Qwen has been putting out models fast enough that it’s easy to miss what actually changed between releases. Qwen3.6 grabs the attention specifically for agentic coding.
The 35B-A3B is a MoE model with only 3B active parameters. The 35B is what stays on disk. The 3B is what your hardware actually runs at inference time. It simply means the model thinks with the capacity of a much larger architecture while staying relatively light on compute.
What Qwen specifically improved with this release is how the model handles frontend workflows and repository-level reasoning. SWE-bench Verified at 73.4 is a real number, that benchmark tests whether a model can resolve actual GitHub issues in real codebases. Terminal-Bench 2.0 at 51.5 covers autonomous terminal task execution. These are agentic coding results.
The thinking preservation feature is genuinely useful for iterative development. By default models forget their reasoning between turns. Qwen3.6 can retain reasoning context from previous messages, which reduces redundant thinking and keeps the model consistent across a long back-and-forth coding session.
The 3B active parameters sounds light but the full 35B weights still load into memory. With Q4 quantization via Ollama or a GGUF loaded through Jan AI you’re looking at 20GB+. M2 Pro 32GB or a 24GB GPU is the realistic target.
Capabilities
- SWE-bench Verified 73.4, real GitHub issue resolution
- Terminal-Bench 2.0 at 51.5
- 3B active parameters despite 35B total
- Thinking preservation across conversation turns
- 262K native context window
- Agentic coding with MCP support via Qwen-Agent
- Apache 2.0 License
5. Phi-4 14B

Microsoft’s approach to small models has always been a bit different. While most labs race to the top with bigger parameter counts, the Phi series has consistently focused on how good can a small model get if you’re obsessive enough about training data quality?

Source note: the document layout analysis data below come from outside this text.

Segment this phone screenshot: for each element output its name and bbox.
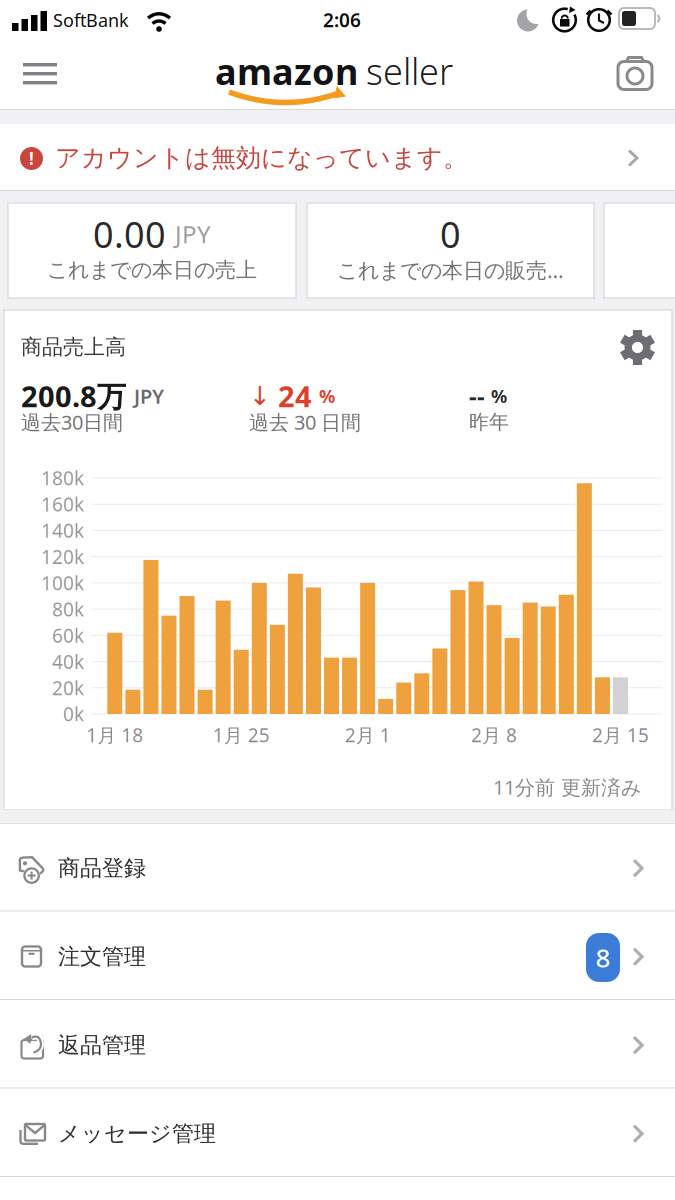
staticText: SoftBank	[53, 8, 129, 32]
staticText: seller	[366, 46, 453, 96]
staticText: 40k	[52, 649, 84, 674]
staticText: アカウントは無効になっています。	[55, 142, 468, 174]
staticText: amazon	[215, 46, 358, 96]
staticText: %	[319, 384, 335, 408]
staticText: 60k	[52, 622, 84, 648]
staticText: メッセージ管理	[58, 1120, 216, 1148]
staticText: ↓	[249, 381, 271, 411]
staticText: 0.00	[93, 210, 166, 258]
button[interactable]: Settings	[620, 329, 656, 366]
staticText: 100k	[41, 570, 84, 596]
button[interactable]: 注文管理	[0, 912, 675, 1000]
staticText: 注文管理	[58, 943, 146, 970]
staticText: 2月 8	[471, 722, 517, 748]
staticText: 昨年	[469, 409, 509, 435]
staticText: 1月 18	[86, 722, 143, 748]
staticText: 80k	[52, 596, 84, 622]
button[interactable]: 0.00	[8, 203, 296, 298]
staticText: 180k	[41, 465, 84, 491]
staticText: 過去30日間	[21, 408, 123, 436]
button[interactable]: !	[0, 124, 675, 191]
staticText: これまでの本日の販売…	[337, 256, 564, 284]
staticText: %	[491, 384, 507, 408]
button[interactable]: 商品登録	[0, 823, 675, 912]
staticText: 2:06	[323, 7, 361, 33]
button[interactable]: 返品管理	[0, 1000, 675, 1088]
staticText: !	[29, 147, 34, 170]
staticText: --	[469, 380, 485, 412]
staticText: これまでの本日の売上	[47, 257, 257, 283]
staticText: 140k	[41, 518, 84, 543]
staticText: 2月 1	[345, 722, 391, 748]
staticText: 商品登録	[58, 854, 146, 882]
button[interactable]: 0	[307, 203, 594, 298]
staticText: JPY	[175, 218, 211, 250]
staticText: 商品売上高	[21, 334, 126, 360]
button[interactable]: Camera	[618, 57, 652, 90]
staticText: JPY	[134, 382, 164, 410]
staticText: 過去 30 日間	[249, 408, 361, 436]
button[interactable]: メッセージ管理	[0, 1088, 675, 1177]
staticText: 0	[440, 210, 461, 258]
staticText: 0k	[63, 701, 84, 727]
staticText: 2月 15	[592, 722, 649, 748]
button[interactable]: Menu	[15, 55, 65, 93]
staticText: 8	[596, 940, 610, 975]
staticText: 返品管理	[58, 1031, 146, 1059]
button[interactable]: Next stat	[604, 203, 675, 298]
staticText: 20k	[52, 675, 84, 701]
staticText: 24	[278, 376, 312, 416]
staticText: 11分前 更新済み	[493, 773, 641, 801]
staticText: 1月 25	[213, 722, 270, 748]
staticText: 200.8万	[21, 376, 126, 416]
staticText: 120k	[41, 544, 84, 570]
staticText: 160k	[41, 491, 84, 517]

Phi-4 at 14B is the answer they landed on in late 2024. Trained on 9.8 trillion tokens of carefully curated synthetic data, academic books, and filtered web content. The result is a model that consistently pushes above its weight class on reasoning and math. GPQA at 56.1 actually beats GPT-4o’s 50.6, which is a strong result for a 14B model
On coding, HumanEval sits at 82.6. Solid without being spectacular. Python is where it leads, the training data is heavily Python-weighted, so if your work lives in that ecosystem you’ll feel the difference. Other languages work but Python is where it’s most reliable
The practical advantage here is hardware. Q4 quantized or as a GGUF, it stays around 8-9GB in size that is comfortable on an RTX 4060, a base M2, or most mid-range setups on this list. MIT licensed.
But before you continue with this model its important to know that context window is 16K, shortest on this list by a significant margin. And multilingual support is weak, this is an English-first model and doesn’t pretend otherwise.
Capabilities
- GPQA 56.1, beating GPT-4o at this task
- HumanEval 82.6
- Python-first coding with strong reasoning
- 8-9GB VRAM with Q4 quantization
- MIT license
- 16K context window
You May Like: Top AI Image Generators You Can Run Locally
Which one fits your setup
| Model | Maker | Active Params | VRAM needed | Context | License | Best for |
|---|---|---|---|---|---|---|
| Gemma 4 E4B-IT | 4.5B | 6-8GB | 128K | Apache 2.0 | Multimodal + accessibility | |
| gpt-oss-20B | OpenAI | 3.6B | 16GB | 128K | Apache 2.0 | Reasoning + tool calling |
| DeepSeek-R1-Distill-Llama-8B | DeepSeek | 8B | 8GB | 128K | MIT | Reasoning + debugging |
| Qwen3.6-35B-A3B | Qwen | 3B | 20GB+ | 262K | Apache 2.0 | Agentic coding |
| Phi-4 14B | Microsoft | 14B | 8-9GB | 16K | MIT | Reasoning + Python |
The open source model space is moving consistently. A year ago a locally running model that could handle real GitHub issues or compete with o3-mini on coding benchmarks would have sounded optimistic. These five exist today open weights.
The gap between frontier and local isn’t closed yet. But it’s closing faster. The day a truly frontier-level coding model runs on a mid-range consumer GPU isn’t a prediction anymore. it’s starting to look like a timeline.
We’ll keep updating this list as the space moves.